Rifiuti: Novembre 2011 Archives
PREMESSA
Abbiamo preso visione della relazione finanziaria semestrale al 30.06.2011 di Acegas Aps, pubblicata sul sito della società per quanto riguarda la Divisione Ambiente.
Constatiamo che quest’anno a Padova le quantità di rifiuti termovalorizzati (inceneriti) nel primo semestre 2011 sono state 84.000 tonnellate contro le 50.000 tonnellate del primo semestre dello scorso anno e questo grazie alla linea 3 che ha incenerito 34.000 tonnellate di rifiuti in più.
Quest’anno a Padova si è dunque incenerito di più grazie “ad una politica commerciale aggressiva per garantire il costadi cui abbiamo appena accennato sul volantinonte approvvigionamento ai due impianti” come indicato nella relazione finanziaria semestrale di Acegas Aps.

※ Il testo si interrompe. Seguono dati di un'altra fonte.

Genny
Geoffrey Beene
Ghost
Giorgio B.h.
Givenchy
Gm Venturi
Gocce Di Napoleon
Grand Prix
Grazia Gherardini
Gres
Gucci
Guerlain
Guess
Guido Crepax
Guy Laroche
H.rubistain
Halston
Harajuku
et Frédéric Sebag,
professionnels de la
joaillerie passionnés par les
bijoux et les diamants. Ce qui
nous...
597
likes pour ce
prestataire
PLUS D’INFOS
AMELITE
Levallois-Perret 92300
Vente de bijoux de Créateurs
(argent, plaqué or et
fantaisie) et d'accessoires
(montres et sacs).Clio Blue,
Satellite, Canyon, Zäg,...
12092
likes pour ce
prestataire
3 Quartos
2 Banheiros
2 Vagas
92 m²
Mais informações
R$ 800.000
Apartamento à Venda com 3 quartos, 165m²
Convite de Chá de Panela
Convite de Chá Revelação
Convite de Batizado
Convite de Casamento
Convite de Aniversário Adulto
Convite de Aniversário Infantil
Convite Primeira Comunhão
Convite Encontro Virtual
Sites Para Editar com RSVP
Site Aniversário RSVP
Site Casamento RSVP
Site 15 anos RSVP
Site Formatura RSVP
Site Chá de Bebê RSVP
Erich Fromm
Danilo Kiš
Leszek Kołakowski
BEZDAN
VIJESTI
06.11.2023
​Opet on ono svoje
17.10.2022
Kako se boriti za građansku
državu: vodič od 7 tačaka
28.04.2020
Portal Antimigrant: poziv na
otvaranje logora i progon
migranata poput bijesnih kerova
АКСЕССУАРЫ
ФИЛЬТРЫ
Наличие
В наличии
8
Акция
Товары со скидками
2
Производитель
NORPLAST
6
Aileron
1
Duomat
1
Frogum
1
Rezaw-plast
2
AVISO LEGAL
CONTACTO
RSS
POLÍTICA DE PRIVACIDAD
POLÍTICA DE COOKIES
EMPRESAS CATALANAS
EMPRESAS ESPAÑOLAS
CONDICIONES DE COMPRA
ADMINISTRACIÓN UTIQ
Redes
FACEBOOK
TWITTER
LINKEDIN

Quest’anno Acegas Aps ha investito a Padova 3 milioni di euro per la linea nuova e 745.000,00 euro per le due linee preesistenti.
OSSERVAZIONI
La nuova linea è stata dunque attivata non per chiudere le vecchie ma per fare business.
A questo punto ci chiediamo a cosa serve attivare la raccolta differenziata, anche porta a porta, se la politica di Acegas Aps (e dei suoi soci tra cui il Comune di Padova) è, al contrario, quella di garantire rifiuti per le tre linee di inceneritori?
Anche se la raccolta differenziata avesse successo in tutto il territorio padovano, Acegas Aps continuerebbe a raccogliere rifiuti da altre città per garantire il funzionamento (e l’approvvigionamento) delle tre linee.
Se la politica di Acegas Aps è di continuare ad incenerire rifiuti, a cosa serve acquistare, solo per Padova, 470.000 euro di cassonetti per la raccolta differenziata e 290.000 euro per bidoncini carrellati per il porta a porta?
CONCLUSIONI
Il cittadino padovano in ogni caso ci rimette in salute ed in portafoglio.
Gli inceneritori costituiscono un danno alla salute dei cittadini, all’ambiente e sono un sistema obsoleto per smaltire i rifiuti.
Come può il Comune di Padova, socio di Acegas Aps, ottemperare al regolamento che lo stesso Comune si è dato per la gestione dei rifiuti urbani, che prevede di “evitare danni e pericoli per la salute, l’incolumità, il benessere e la sicurezza della collettività e dei singoli e senza usare procedimenti o metodi che potrebbero recare pregiudizio all’ambiente”?